AI models are a valuable system that use data to extract meaning from data. The consequence of this abstraction is we must transition our practices away from interfacing with data, and instead move to interfacing with AI models as a virtual analytics collaborator. In other words, educators will use AI models to help them interpret data and make more informed decisions about goal setting and success.
In my work, I have observed in more than 1,000 districts how AI is emerging within K-12 education. Three cases of use stand out as widely supported by AI models. These areas are personalized learning, goal setting for school improvement and program evaluation/academic return on investment analysis. Each case uses local school district data to train a specific AI model.
Personalized learning. This practice matches district programs and resources with individual students who are most likely to benefit from them, given their academic achievement, growth, interests, motivations or other factors. AI models are widely used in this capacity to create personalized growth trajectories for individual students.
Goal setting for school improvement. Educators improve achievement by setting annual goals for student out comes that, if reached, demonstrate continuous quality improvement. Instead of qualitatively setting a goal to “improve grade 5 reading by 5 percent,” AI models learn from existing district data to set goals automatically given the personalized growth trajectories of individual students being served by a school, district, program or other structure for which a goal is needed. Allowing AI to suggest goals automatically based on district data allows for much greater efficiency and equity.
Program evaluation/academic return on investment. Return on investment is the practice of documenting the impact a program or intervention has on student growth rates. Instead of lengthy, expensive processes to evaluate individual programs one by one, AI models are trained to evaluate every program every year automatically, allowing districts to be more evidence-based in their practices.

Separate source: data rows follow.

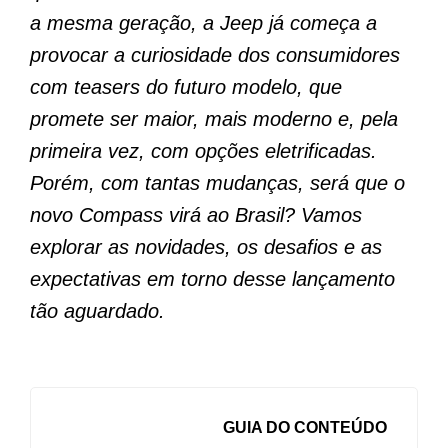
a mesma geração, a Jeep já começa a
provocar a curiosidade dos consumidores
com teasers do futuro modelo, que
promete ser maior, mais moderno e, pela
primeira vez, com opções eletrificadas.
Porém, com tantas mudanças, será que o
novo Compass virá ao Brasil? Vamos
explorar as novidades, os desafios e as
expectativas em torno desse lançamento
tão aguardado.
GUIA DO CONTEÚDO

School districts that use AI should establish appropriate guardrails and policies. First, school systems need to be deliberate and intentional about the data they allow AI models to “learn” from.
The old cliché “garbage in, garbage out” is a serious concern. For example, allowing AI models to incorporate student demographic data into their learning could result in an AI model that discriminates in ways that perpetuate inequities.
Most importantly, AI models should serve as a virtual collaborator that works with educators, not in place of educators. If used in this capacity, AI models play the role of an additional voice in the room with specific expertise.
While it is tempting to think of AI as a panacea, the future of AI within a school system will never replace the most difficult work of educators: building learning communities and defining student success in a way that is aligned to local values. That said, the continued development of AI as an effective thought partner for how to best address student needs to ensure all students reach their full potential will be exciting to watch.